Study: Millennials Most Likely to Pay for Loyalty Programs
In a bit of news that could prove promising for membership-based associations, a new LoyaltyOne survey finds that rewards programs are more appealing to millennials than to older audiences.
As Loyalty360‘s Jim Tierney puts it, millennials are “the most sought-after age group among loyalty marketers.”
But younger audiences aren’t always easy to capture. Fortunately, one method that appears to work is already tried-and-true in associations: A new survey by LoyaltyOne suggests that young adults are more likely than older customers to consider registering for a fee-based loyalty or rewards program.
LoyaltyOne found that 75 percent of respondents ages 18 to 24 and 77 percent of those 25 to 34 would consider joining a rewards program that charged a fee. In both cases, that level is far above the 62 percent of 1,005 total respondents who reacted positively to fee-based customer-loyalty programs.
Paying for Rewards
In the age of Netflix, Spotify, and Amazon Prime, it makes sense that younger generations are eager to reap the rewards of loyalty-based programs—especially given the benefits.
“Millennials are growing to expect more relevant, meaningful, and immediate benefits and value,” Lance Du Chateau, LoyaltyOne associate partner, told CIO Magazine. “Previously, companies and brands launched traditional loyalty programs to provide differentiation and garner consumer interest. However, today there are few markets remaining where major players don’t offer points or discount programs.”
To members of generation Y, it’s an investment: 79 percent of those 18 to 24 and 76 percent of those 25 to 34 said they would pay for rewards that correspond to their specific needs.
Almost half of respondents (47 percent) said the rewards of paid consumer-loyalty programs are better than those of free programs. And millennials (61 percent of those 18 to 24, and 54 percent of those 25 to 34) indicated even more support for this sentiment.
Associations are working hard to woo twenty-somethings and thirty-somethings, who haven’t always been easy to engage. Research has uncovered both challenges and opportunities for organizations seeking to bring in next-gen members. The findings of the LoyaltyOne survey may point to one of those opportunities.
Last week’s #PrimeDay on Amazon is a good example from the for-profit world. The day of online sales was exclusive to $99-per-year Amazon Prime members and those who signed up for a free trial of the program, which offers free shipping, access to unlimited content, and discounted prices.

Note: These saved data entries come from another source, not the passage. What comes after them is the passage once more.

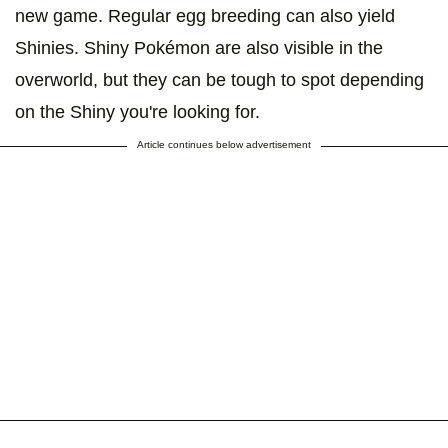
new game. Regular egg breeding can also yield
Shinies. Shiny Pokémon are also visible in the
overworld, but they can be tough to spot depending
on the Shiny you're looking for.
Article continues below advertisement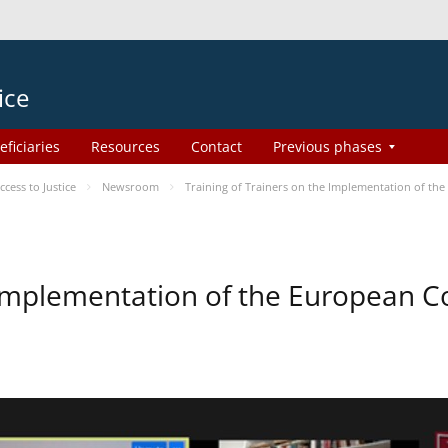
ice
eficiaries
Resources
Contact
Previous phases
ess to Justice
Newsroom
Training of Trainers on the Implementation of th
e Implementation of the European 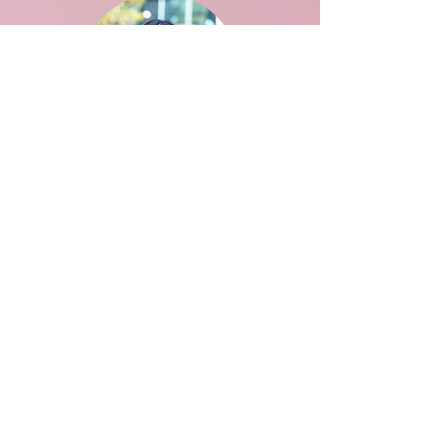
Aditi Saxena
BPH
Advisor: Flaminia Catteruccia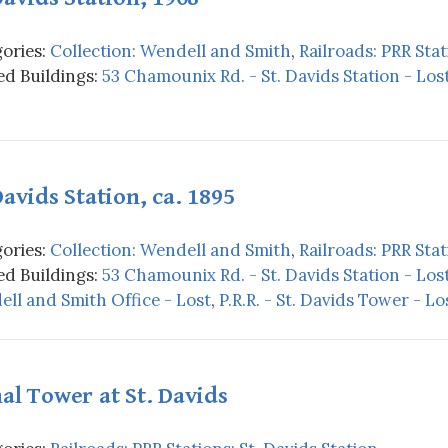
ories:
Collection: Wendell and Smith
,
Railroads: PRR Stat
d Buildings:
53 Chamounix Rd. - St. Davids Station - Los
Davids Station, ca. 1895
ories:
Collection: Wendell and Smith
,
Railroads: PRR Stat
d Buildings:
53 Chamounix Rd. - St. Davids Station - Los
ll and Smith Office - Lost
,
P.R.R. - St. Davids Tower - Lo
al Tower at St. Davids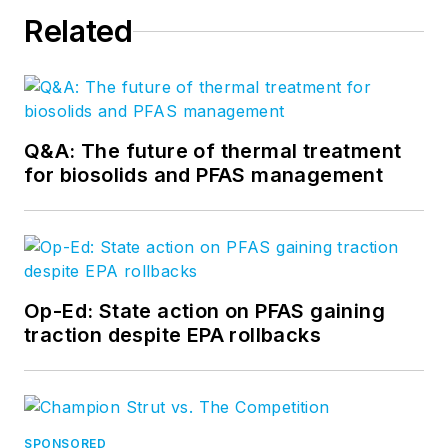
Related
Q&A: The future of thermal treatment
for biosolids and PFAS management
Op-Ed: State action on PFAS gaining
traction despite EPA rollbacks
SPONSORED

And the sales boost that Amazon got proves the point: The company saw a reported 93 percent increase in sales that day, unloading more than 34 million items to Prime members.
“These results should attract the attention of brands considering a shift to fee-based loyalty programs as marketers look for ways to create competitive differences and lock in customer spend against a backdrop of waning program effectiveness and engagement challenges,” Du Chateau said in a news release.